柄本佑「誰もが感動して泣ける映画が撮りたいです」短編連作集『ippo』2023年1月公開

劇作家・演出家の加藤一浩による3本の演劇戯曲を原作に、柄本佑が「映画」の息吹を与えた短編連作集『ippo』が、2023年1月7日より公開されることが決定した。併せて柄本監督よりコメントが寄せられた。

近年、映画にドラマに、ますます活躍の幅を広げる俳優の柄本佑。2021年には「アクターズ・ショート・フィルム」(WOWOW)にも参加し、短編『夜明け』(主演:森山直太朗)を監督。実はそれ以前からすでに何本もの短編を自主製作で監督してきた。『ippo』は、そんな柄本佑が2017年から2022年のあいだに撮った3本の短編をまとめた短編集。そして3本すべてが、ひとりの作家による演劇戯曲を原作としている。劇団「東京乾電池」に所属し、柄本の旧知の仲であり、ユニット「曖昧なカンパニー」も主宰する劇作家・演出家の加藤一浩。『ippo』の3作品は、原作戯曲を書いた加藤と柄本監督のふたりによるコラボレーションの積み重ねによって生まれた短編連作集だ。ユーモアと知性に溢れた加藤の戯曲に、柄本佑が「映画」という新たな息吹を与えている。

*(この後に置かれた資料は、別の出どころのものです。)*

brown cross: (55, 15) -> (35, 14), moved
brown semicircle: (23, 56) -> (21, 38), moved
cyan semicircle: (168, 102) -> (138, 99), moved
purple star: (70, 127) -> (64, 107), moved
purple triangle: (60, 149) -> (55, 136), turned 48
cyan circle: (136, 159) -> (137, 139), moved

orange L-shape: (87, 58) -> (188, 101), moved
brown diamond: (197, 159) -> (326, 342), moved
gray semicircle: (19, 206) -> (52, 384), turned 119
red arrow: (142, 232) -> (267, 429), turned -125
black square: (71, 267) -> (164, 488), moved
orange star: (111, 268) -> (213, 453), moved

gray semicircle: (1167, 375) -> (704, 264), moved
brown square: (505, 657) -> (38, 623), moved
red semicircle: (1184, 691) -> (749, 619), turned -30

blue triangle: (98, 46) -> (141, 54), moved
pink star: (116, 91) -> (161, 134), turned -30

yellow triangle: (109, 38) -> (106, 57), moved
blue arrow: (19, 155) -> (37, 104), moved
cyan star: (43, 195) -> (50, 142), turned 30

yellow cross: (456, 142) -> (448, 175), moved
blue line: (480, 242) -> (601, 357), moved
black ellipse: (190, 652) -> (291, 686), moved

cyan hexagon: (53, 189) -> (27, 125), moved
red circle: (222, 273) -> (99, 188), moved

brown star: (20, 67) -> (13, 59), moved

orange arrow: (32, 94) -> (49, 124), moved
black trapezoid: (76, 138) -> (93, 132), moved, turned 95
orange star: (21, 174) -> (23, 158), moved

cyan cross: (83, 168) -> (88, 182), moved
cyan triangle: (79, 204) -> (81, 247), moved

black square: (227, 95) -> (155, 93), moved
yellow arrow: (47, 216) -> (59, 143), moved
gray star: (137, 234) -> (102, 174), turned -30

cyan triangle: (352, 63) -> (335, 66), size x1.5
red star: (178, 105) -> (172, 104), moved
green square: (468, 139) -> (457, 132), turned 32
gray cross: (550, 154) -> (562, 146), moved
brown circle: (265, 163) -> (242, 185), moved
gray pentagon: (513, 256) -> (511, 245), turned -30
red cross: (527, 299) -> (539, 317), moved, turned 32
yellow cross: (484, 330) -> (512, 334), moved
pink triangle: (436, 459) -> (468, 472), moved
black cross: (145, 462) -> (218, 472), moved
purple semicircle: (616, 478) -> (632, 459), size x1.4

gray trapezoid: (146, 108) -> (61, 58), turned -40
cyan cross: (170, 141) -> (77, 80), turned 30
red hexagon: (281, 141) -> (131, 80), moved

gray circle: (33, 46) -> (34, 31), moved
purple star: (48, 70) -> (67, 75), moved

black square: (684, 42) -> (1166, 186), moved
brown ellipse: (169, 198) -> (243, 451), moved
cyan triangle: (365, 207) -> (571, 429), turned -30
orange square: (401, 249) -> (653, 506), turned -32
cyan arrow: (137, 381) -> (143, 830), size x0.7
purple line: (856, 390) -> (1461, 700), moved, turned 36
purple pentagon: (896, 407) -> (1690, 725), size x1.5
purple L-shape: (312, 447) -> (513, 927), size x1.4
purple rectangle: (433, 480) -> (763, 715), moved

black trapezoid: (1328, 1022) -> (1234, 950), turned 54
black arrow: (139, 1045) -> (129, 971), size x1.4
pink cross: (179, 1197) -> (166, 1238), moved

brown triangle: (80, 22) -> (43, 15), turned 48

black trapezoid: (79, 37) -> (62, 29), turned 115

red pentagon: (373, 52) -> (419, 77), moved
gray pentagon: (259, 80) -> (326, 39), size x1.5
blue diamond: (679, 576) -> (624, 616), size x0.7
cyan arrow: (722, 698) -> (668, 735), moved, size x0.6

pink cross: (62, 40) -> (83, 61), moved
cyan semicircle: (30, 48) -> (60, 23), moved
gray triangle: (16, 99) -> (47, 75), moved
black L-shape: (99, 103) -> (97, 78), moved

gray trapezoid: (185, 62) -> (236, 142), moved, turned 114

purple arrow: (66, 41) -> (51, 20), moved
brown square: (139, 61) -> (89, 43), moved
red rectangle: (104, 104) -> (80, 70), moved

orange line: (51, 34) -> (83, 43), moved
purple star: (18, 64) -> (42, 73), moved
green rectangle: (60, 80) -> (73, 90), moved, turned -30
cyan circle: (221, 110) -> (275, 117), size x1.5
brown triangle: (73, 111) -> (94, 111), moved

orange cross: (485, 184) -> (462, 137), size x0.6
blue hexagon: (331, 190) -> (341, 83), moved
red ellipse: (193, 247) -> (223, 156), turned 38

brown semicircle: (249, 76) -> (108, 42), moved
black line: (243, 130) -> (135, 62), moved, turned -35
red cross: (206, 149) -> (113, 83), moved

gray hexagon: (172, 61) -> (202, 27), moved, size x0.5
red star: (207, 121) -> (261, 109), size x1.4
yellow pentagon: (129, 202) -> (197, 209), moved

短編3本すべてが、男ふたりの物語。演じるのは、『ムーンライト下落合』で久々に再会する友人ふたりに加瀬亮と宇野祥平。『約束』の兄弟に渋川清彦と柄本時生。『フランスにいる』の画家とそのモデルに加藤一浩と高良健吾。スタッフには、柄本佑が主演を務めた『きみの鳥はうたえる』(18)の四宮秀俊が、全編撮影を担当。ほかにも映画監督の三宅唱や俳優、映画監督の森岡龍らが助監督で参加している作品もある。俳優もスタッフも、柄本が一緒に映画を作りたい人々に声をかけ、小さなチームで丁寧に撮りあげた3本の短編たち。真面目で不思議、ユーモラスでセンチメンタル、そしてときに楽しくも不条理なその世界を体験しよう。

■柄本佑(監督・脚色・編集)コメント
映画が好きで、小学校の卒業文集に将来の夢「映画監督」と書きました。文中にはフェリーニの『道』が世界一面白い映画だと書き、文末には「誰もが感動して泣ける映画が撮りたいです」と、なんともアホな事を明言してました。そんな彼が映画を撮りました。タイトルは『ippo』といいます。この映画を実現に導いて下さった関係者の方々に本当に感謝です。そしてまだまだ撮りたいものが沢山あるので関わったからにはもう逃がしませんよ、とだけお伝えしておきます。では「誰もが感動して泣ける映画」をどうぞ。

『ippo』
2023年1月7日(土)より、渋谷ユーロスペースほかにて公開
監督・脚色・編集:柄本佑
脚本:加藤一浩
エンディング曲:山口ともこ「知らない人の足音だ」
製作:がらにぽん Pigdom
配給・宣伝:ブライトホース・フィルム

『ムーンライト下落合』
2017年/30分
出演:加瀬亮 宇野祥平

【ストーリー】 肌寒さを感じる、ある春の深夜。東京・下落合にある長田(加瀬亮)のアパートに、友人の三上(宇野祥平)が泊まりにきている。久しぶりの再会だ。眠れぬ夜を過ごすふたりは、互いのいまを探り合うように会話を続ける。

『約束』
2022年/27分
出演:渋川清彦 柄本時生 西村順乃介 西村廉乃介

【ストーリー】 梅雨どきのある日。昔ながらの団地の一角の広場に、ふたりの兄弟がいる。スーツ姿の兄(渋川清彦)と作業着姿の弟(柄本時生)。ふたりはどうやらお金に困っている様子なのだが……。

『フランスにいる』
2019年/17分
出演:高良健吾 加藤一浩

【ストーリー】 フランスの、ある田舎町。一人旅をする日本人の男(高良健吾)と、同じく日本人の画家(加藤一浩)。画家はいままさに、自分のアトリエで男の肖像画を描こうとしている。全編iPhoneで撮影された1本。